STAYTON, Ore. — We don't know exactly how much damage towns in the evacuation zone in the Santiam Canyon have suffered. They're still closed off, but from the video we’ve seen people take from inside the evacuation zones, we know the damage is extensive.
The rebuilding will take a long time and the people living in the Santiam Canyon know that.
Even though it’s still early, with fires are still burning and areas still under evacuation, people in the communities along Highway 22 are proving their resilience and are already finding ways to help one another.
You may remember the Chauran family. Earlier this week, they like many other families up and down the Santiam Canyon discovered their home in Gates was gone.
“We were flooded with people contacting us wanting to help, wanting to know what they could do,” said Chauran.
She said her niece in Texas even started a GoFundMe account for her family.
“It made us feel really good. It was nice to have such support from the community,” Chauran said.
But it also made the Chaurans think about the countless others who also needed help.
That’s when she decided to do something about it. She called up her friend Deana Freres, who she says is active in the community.
“I told her 'hey, I’m in my trailer, I don’t have internet, but this is what I wanna do. How can I make this happen?'” said Chauran.
“She was hopeful and upbeat and says ‘I’ve got this idea and I didn’t know who to call, so I thought I’d call you and you were on my mind,’ and this is how this all started,” Freres said.
Freres called up Santiam Hospital and about 24 hours after that call, they were able to help set up the Santiam Canyon Wildfire Relief Fund through the Santiam Hospital’s Service Integration Team, known as SIT.
“They are an established 501c3 so it became really clear that we could swiftly set up a fund specific for fire relief,” said Freres.
The team already responds to needs in the community with representatives from many different agencies and community businesses.

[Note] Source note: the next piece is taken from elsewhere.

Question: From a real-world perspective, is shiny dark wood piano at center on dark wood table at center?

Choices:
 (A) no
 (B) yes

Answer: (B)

The idea is that the team at Santiam Hospital will be the go-between, connecting people in need with people who can give.
“We want to be a receptacle to manage all those ideas and offers of support to make sure they get matched up […] effectively with those who need it in the community in a fast way,” Freres said.
“We’re pivoting the Santiam fire into Santiam resilience and how we’re gonna move forward.”
Resilient is the perfect word for the people living the the rural communities along Highway 22.
Both Freres and Chauran have lost homes to the fire, but are still thinking of others.
“If you want to do something for us, that’s what we want you to do [donate] so we can help others,” said Chauran.
She’s challenging people to give $10 to the fund that will go toward rebuilding communities in the Santiam Canyon. In addition, she’s challenging other cities and communities to also come together.
Chauran said it’s not necessarily about giving money, because she knows times are hard for a lot of people, but folks can also give time or other resources.
Both Chauran and Freres hope the new fund will help streamline help to people in the Santiam Canyon instead of possibly having to wait longer for help from some of the bigger organizations.
How to Donate
Freres said starting Sept. 12, it’s expected donations can be made online at www.santiamhospital.org.
Monetary donations can be mailed to:
Santiam Canyon Wildfire Relief Fund
c/o Santiam SIT of Santiam Hospital
1401 North 10th Ave.
Stayton, OR. 97383
Donation sites are also set up and are open Monday-Friday:
- SIT Mobile at 101 Center St. Ste. A in Sublimity, from 10 a.m. - 4 p.m.
- Immaculate Conception Church Office at 1077 N. 6th Ave. in Stayton, from 8 a.m. - 4 p.m.
- Cascade School District at 10226 Marion Rd. SE in Turner, from 7:30 a.m. - 3:30 p.m.